Mathew McDougall CEO of SinoTech Media, a company involved in advertising and content, tried to explain at AdTech:
Why is online advertising sold at Cost Per Day in China?
In China - unlike most markets where you buy per click or the number of times an ad has been seen - you buy 24 hours on a site. This goes totally counter to the granularity that the Internet is supposed to bring. Crazy!
1- It is difficult and costly to serve ads specifically.
The technology in China is not good enough to rotate ads in or out. Easier to sell fixed placement ads for a period of time.
2- Momentum
Expectations are set, so it is hard to change the market.
Therefore Alexa.com rules
In the US Alexa has almost gone away, but in China there is now a whole cottage industry set up to see how to game Alexa to make advertising rates go up.
Any other explanations out there?
Technorati Tags: AdTech, AdTech Beijing, Beijing, China, Matthew McDougall, SinoTech
I also saw Dr Matthew McDougall’s presenation today and thought it was interesting point about the Alexa ranking being used to set advertising rates… He also mentioned the recent move toward websites and advertisers wanting using search marketing… this is something we are also considering. He presented very well and gave some good facts woth considering.
I don’t think technology would be a problem. The main reason is the boss don’t really understand online marketing, so they tend to evaluate the effect by traffic rather than click.
I agree with Tangos. The key reason is a lack in sophistication on the side of advertisers. If you analyze your web marketing data effectively, it really does not matter what you buy on, since you are optimizing for CPC (or better Cost per successful landing) anyway.
You get what you measure and as long as advertisers measure CPM as their key metric, Impression (and Alexa rank) will stay important. I am still scared when I hear people using Alexa rank to set prices. I have found their data highly inaccurate for China, even for large web destinations.
Mistyped my blog address. This is the right one http://longmarch.typepad.com.
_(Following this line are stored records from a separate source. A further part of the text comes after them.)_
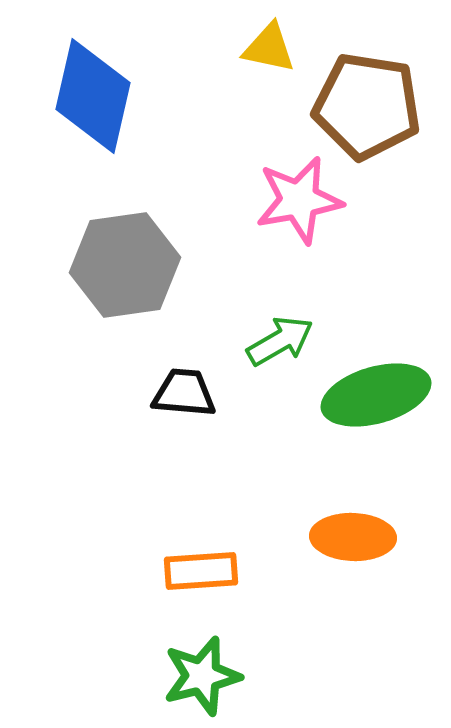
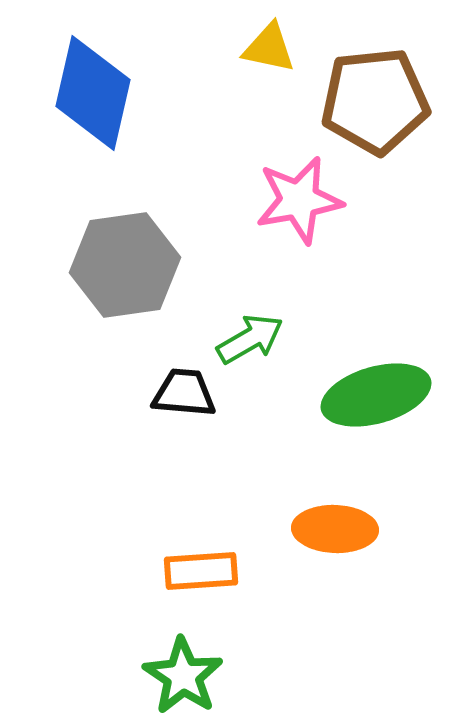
blue diamond: moved 3 px up
brown pentagon: moved 8 px right, 5 px up; rotated 15 degrees counterclockwise
green arrow: moved 30 px left, 2 px up
orange ellipse: moved 18 px left, 8 px up
green star: moved 19 px left; rotated 24 degrees counterclockwise
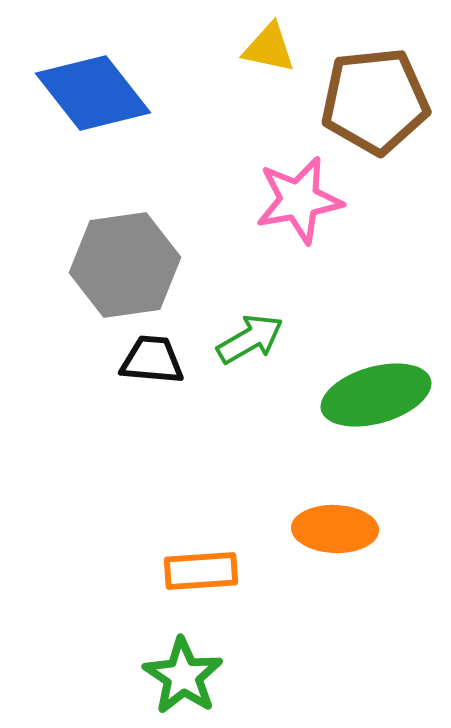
blue diamond: rotated 51 degrees counterclockwise
black trapezoid: moved 32 px left, 33 px up
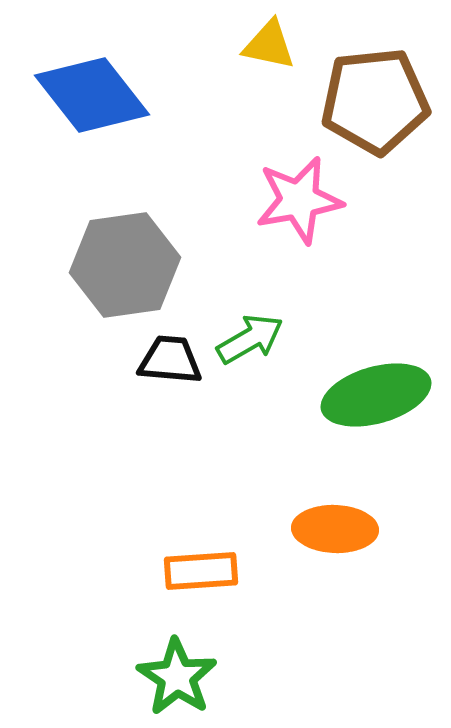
yellow triangle: moved 3 px up
blue diamond: moved 1 px left, 2 px down
black trapezoid: moved 18 px right
green star: moved 6 px left, 1 px down
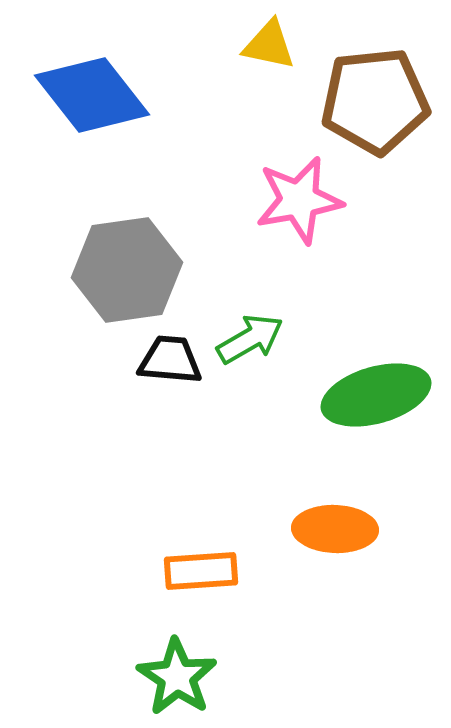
gray hexagon: moved 2 px right, 5 px down
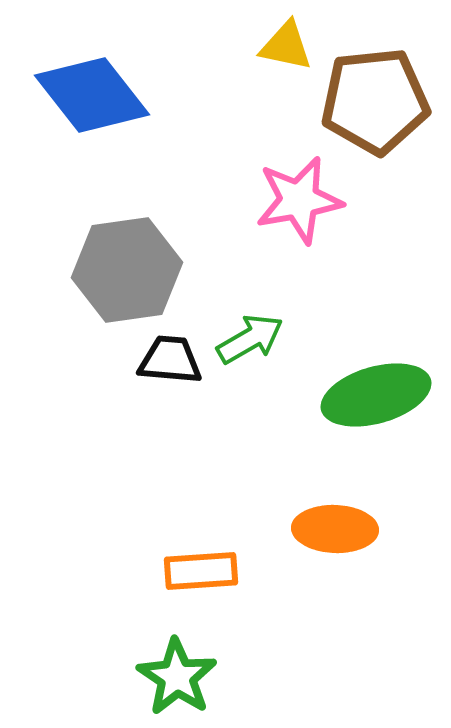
yellow triangle: moved 17 px right, 1 px down
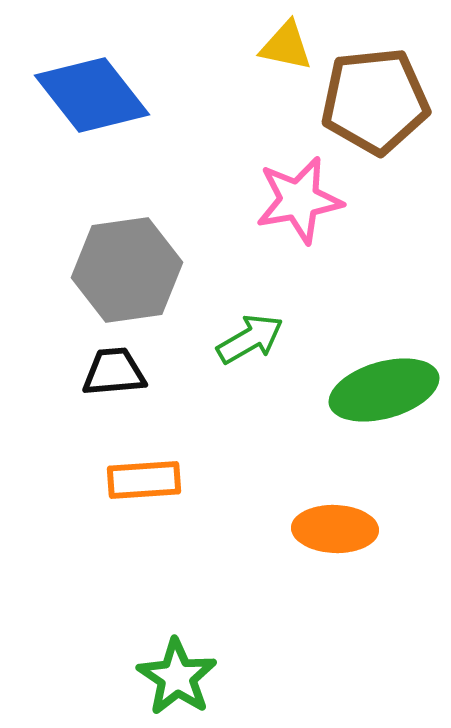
black trapezoid: moved 56 px left, 12 px down; rotated 10 degrees counterclockwise
green ellipse: moved 8 px right, 5 px up
orange rectangle: moved 57 px left, 91 px up
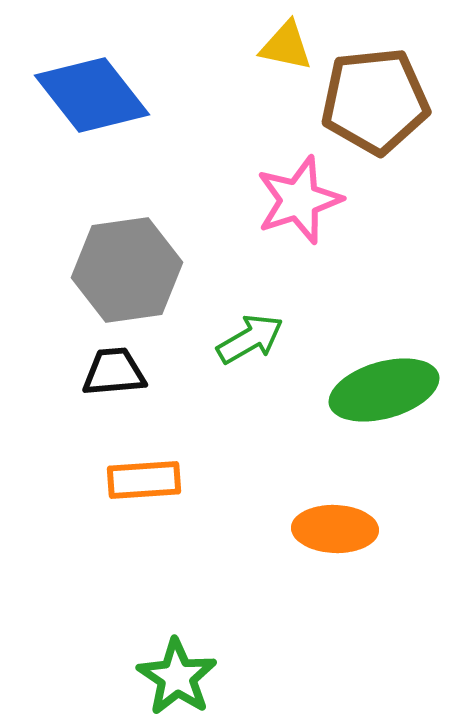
pink star: rotated 8 degrees counterclockwise
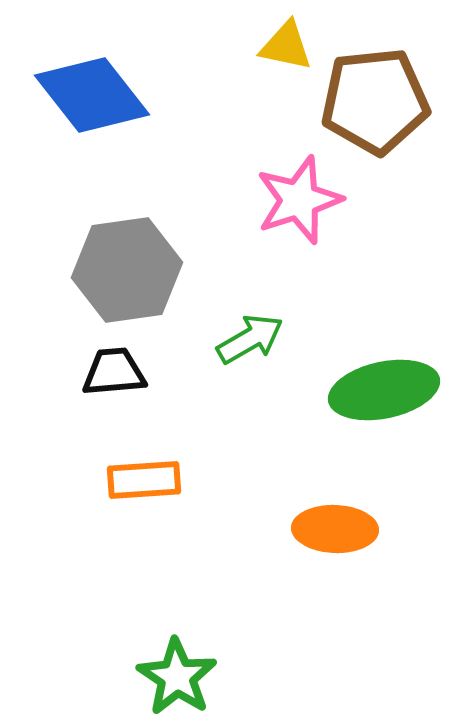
green ellipse: rotated 4 degrees clockwise
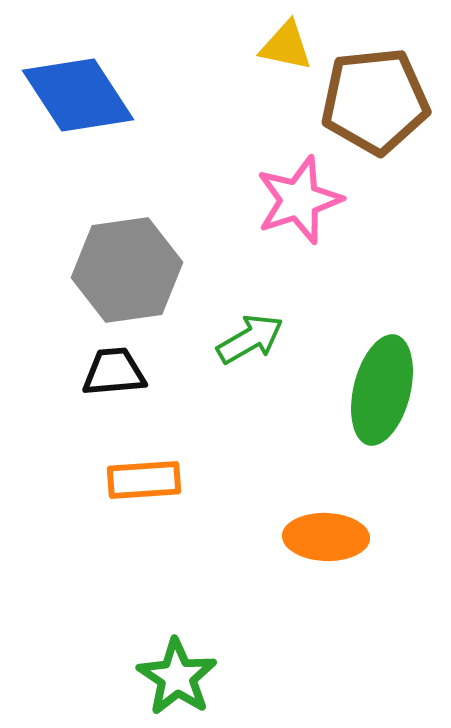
blue diamond: moved 14 px left; rotated 5 degrees clockwise
green ellipse: moved 2 px left; rotated 64 degrees counterclockwise
orange ellipse: moved 9 px left, 8 px down
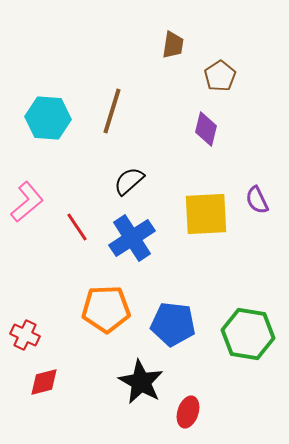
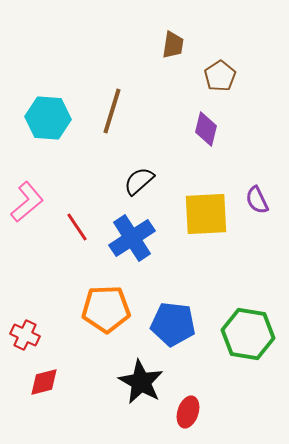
black semicircle: moved 10 px right
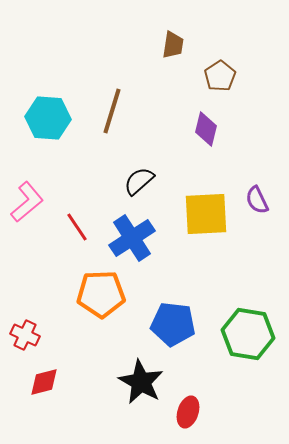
orange pentagon: moved 5 px left, 15 px up
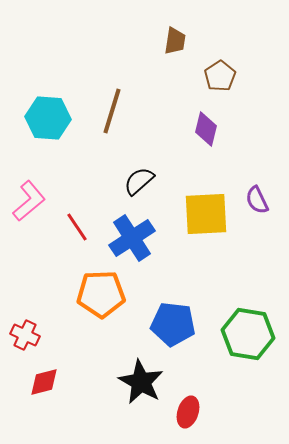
brown trapezoid: moved 2 px right, 4 px up
pink L-shape: moved 2 px right, 1 px up
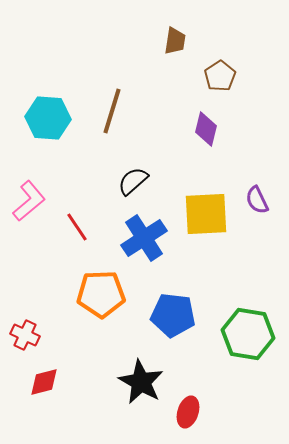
black semicircle: moved 6 px left
blue cross: moved 12 px right
blue pentagon: moved 9 px up
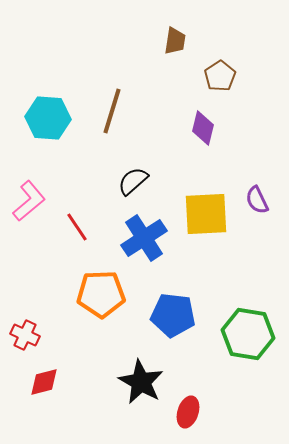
purple diamond: moved 3 px left, 1 px up
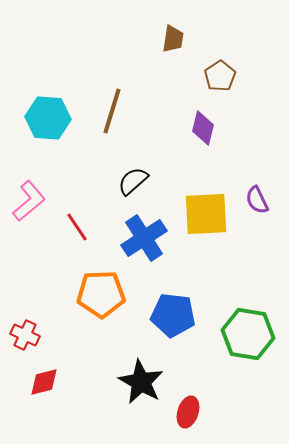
brown trapezoid: moved 2 px left, 2 px up
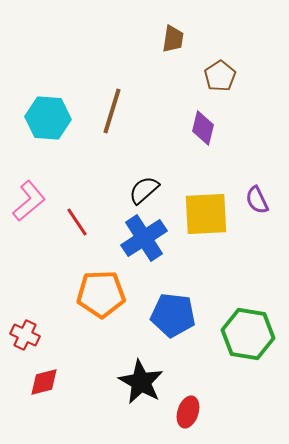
black semicircle: moved 11 px right, 9 px down
red line: moved 5 px up
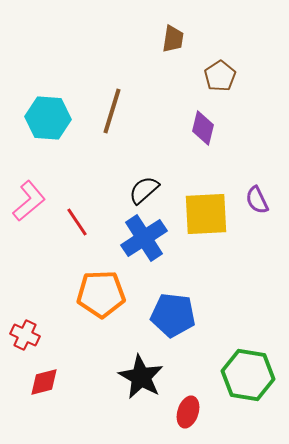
green hexagon: moved 41 px down
black star: moved 5 px up
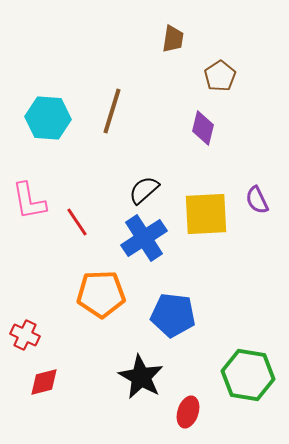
pink L-shape: rotated 120 degrees clockwise
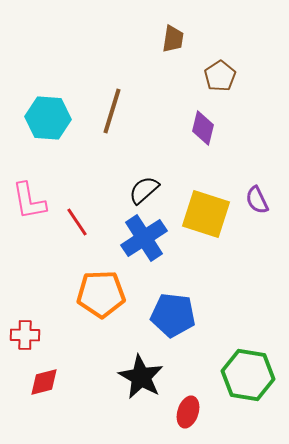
yellow square: rotated 21 degrees clockwise
red cross: rotated 24 degrees counterclockwise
My bad
Hi,
Great blog Thomas. I have a question for you and your users. I have a number of very popular Chinese websites which I run for myself and for various clients but all attempts at advertising monetization have failed. Running CPC ads from Google and Baidu pay next to nothing. Based on my experience with the US market, the sites in question should be earning perhaps 200-500 dollars per day but, in China, I see 2-5 dollars. So, what ad programs are you refering to that pay by the day? If that is where the advertisers are, that’s where I want to be.
Thanks,
Andrew
Hi Andrew!
The ads I am referring to are banner ads on major websites.
Be very interested to hear how your search for a Chinese Internet ad network goes.
One company I met at AdTech that may be of interest is to you is Pixel Media, which runs an ad network.
Andew,
You can also take a look at Mooter Media (www.mootermedia.com) or SioTech Media (www.sinotechmedia.com.cn)… they also both operate performance based ad networks…
Thomas,
Great blog. I guess I could add some further comment from my presentation at ad:tech, Beijing. I made a couple of points on the panel was that referred to ad serving technology and also the nature of maturity of the online ad market.
Firstly, ad serving in China is not new with Double Click and Allyes having been doing this for a long time. Now, SinoTech Media has entered the market with a Chinese ad server called SinoXpress. The point I was making on the panel was that the ad servers being used today tend to be used in websites with at least one sales person and where the website wants to sell banners or display inventory. Sites that are smaller tend to manually manage the display inventory or outsource the ad units to search networks like Google, Baidu etc.
For the sites that have a sales team and sell display advertising tend to use a rate card that sells ads by CPD (cost per day). These rates tend to be justified by the sites level of traffic (validated by Alexia) or UIP. On the panel, I mentioned in my experience that alexia was hardly the right measure as there was a major push for false traffic (to artificially raise the alexa ranking) and that audience was a better gauge for setting value as opposed to reach (page views).
Dr Mathew McDougall
SinoTech Media
Russia is more like China, or at least its leading search engine, Yandex is. I always thought it was because there is a perception of so much fraud/trickery in those two countries that few would pay per click.
The CPC market in China is growing dispite the perception (real and percieved) of click fraud. I see the influx of advertising driving the CPC market at least for the next 12-18 months. I also am seeing a new move towards CPA (sales and leads) becoming more accepted within the vertical publisher community in China. Something that would have been unheard of even a year ago. Look at http://www.sinoads.com.cn to see SinoTech Media’s new CPA network to address this new trend.
Dr Mathew McDougall
SinoTech Media
Alexa in Germany is not so well known,
How important do you think the Alexa rank really?